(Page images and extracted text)

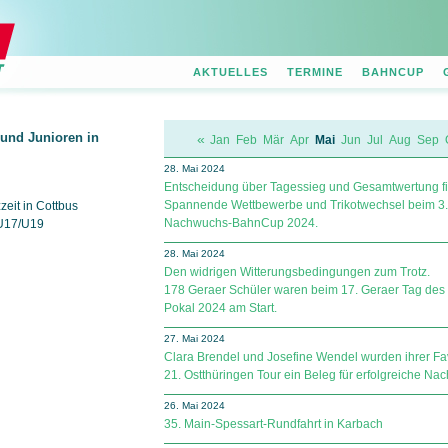
AKTUELLES
TERMINE
BAHNCUP
und Junioren in
«
Jan
Feb
Mär
Apr
Mai
Jun
Jul
Aug
Sep
28. Mai 2024
Entscheidung über Tagessieg und Gesamtwertung fi
Spannende Wettbewerbe und Trikotwechsel beim 3
eit in Cottbus
Nachwuchs-BahnCup 2024.
 U17/U19
28. Mai 2024
Den widrigen Witterungsbedingungen zum Trotz.
178 Geraer Schüler waren beim 17. Geraer Tag des
Pokal 2024 am Start.
27. Mai 2024
Clara Brendel und Josefine Wendel wurden ihrer Fav
21. Ostthüringen Tour ein Beleg für erfolgreiche Na
26. Mai 2024
35. Main-Spessart-Rundfahrt in Karbach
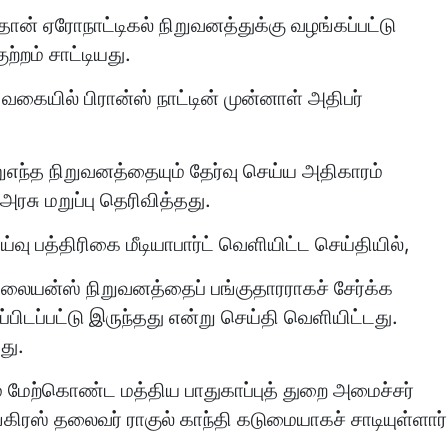
தான் ஏரோநாட்டிகல் நிறுவனத்துக்கு வழங்கப்பட்டு
ற்றம் சாட்டியது.
ம் வகையில் பிரான்ஸ் நாட்டின் முன்னாள் அதிபர்
எந்த நிறுவனத்தையும் தேர்வு செய்ய அதிகாரம்
ரசு மறுப்பு தெரிவித்தது.
்வு பத்திரிகை மீடியாபார்ட் வெளியிட்ட செய்தியில்,
ிலையன்ஸ் நிறுவனத்தைப் பங்குதாரராகச் சேர்க்க
்பிடப்பட்டு இருந்தது என்று செய்தி வெளியிட்டது.
து.
் மேற்கொண்ட மத்திய பாதுகாப்புத் துறை அமைச்சர்
ிரஸ் தலைவர் ராகுல் காந்தி கடுமையாகச் சாடியுள்ளார்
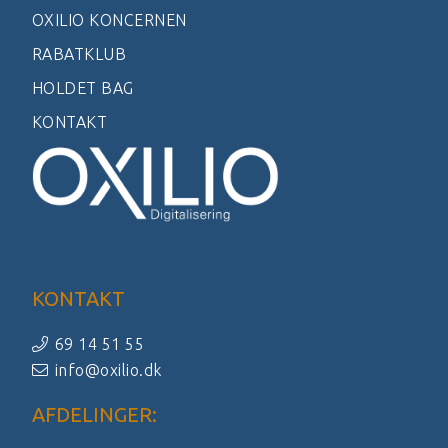
OXILIO KONCERNEN
RABATKLUB
HOLDET BAG
KONTAKT
KONTAKT
69 14 51 55
info@oxilio.dk
AFDELINGER:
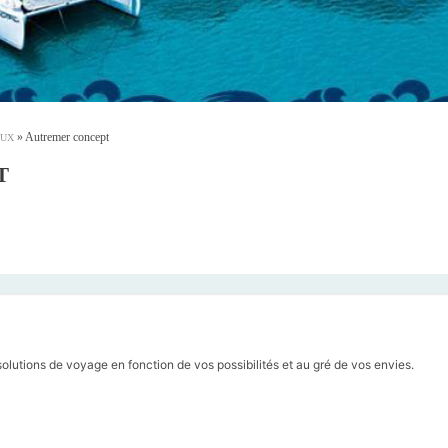
»
Autremer concept
AUX
T
lutions de voyage en fonction de vos possibilités et au gré de vos envies.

AIM OF THE TASK
The reply must consist of the records, repeated exactly, minus any images.

TASK RESPONSE
AKTUELLES
TERMINE
BAHNCUP
und Junioren in
«
Jan
Feb
Mär
Apr
Mai
Jun
Jul
Aug
Sep
28. Mai 2024
Entscheidung über Tagessieg und Gesamtwertung fi
Spannende Wettbewerbe und Trikotwechsel beim 3
eit in Cottbus
Nachwuchs-BahnCup 2024.
 U17/U19
28. Mai 2024
Den widrigen Witterungsbedingungen zum Trotz.
178 Geraer Schüler waren beim 17. Geraer Tag des
Pokal 2024 am Start.
27. Mai 2024
Clara Brendel und Josefine Wendel wurden ihrer Fav
21. Ostthüringen Tour ein Beleg für erfolgreiche Na
26. Mai 2024
35. Main-Spessart-Rundfahrt in Karbach
தான் ஏரோநாட்டிகல் நிறுவனத்துக்கு வழங்கப்பட்டு
ற்றம் சாட்டியது.
ம் வகையில் பிரான்ஸ் நாட்டின் முன்னாள் அதிபர்
எந்த நிறுவனத்தையும் தேர்வு செய்ய அதிகாரம்
ரசு மறுப்பு தெரிவித்தது.
்வு பத்திரிகை மீடியாபார்ட் வெளியிட்ட செய்தியில்,
ிலையன்ஸ் நிறுவனத்தைப் பங்குதாரராகச் சேர்க்க
்பிடப்பட்டு இருந்தது என்று செய்தி வெளியிட்டது.
து.
் மேற்கொண்ட மத்திய பாதுகாப்புத் துறை அமைச்சர்
ிரஸ் தலைவர் ராகுல் காந்தி கடுமையாகச் சாடியுள்ளார்
OXILIO KONCERNEN
RABATKLUB
HOLDET BAG
KONTAKT
KONTAKT
69 14 51 55
info@oxilio.dk
AFDELINGER:
»
Autremer concept
AUX
T
lutions de voyage en fonction de vos possibilités et au gré de vos envies.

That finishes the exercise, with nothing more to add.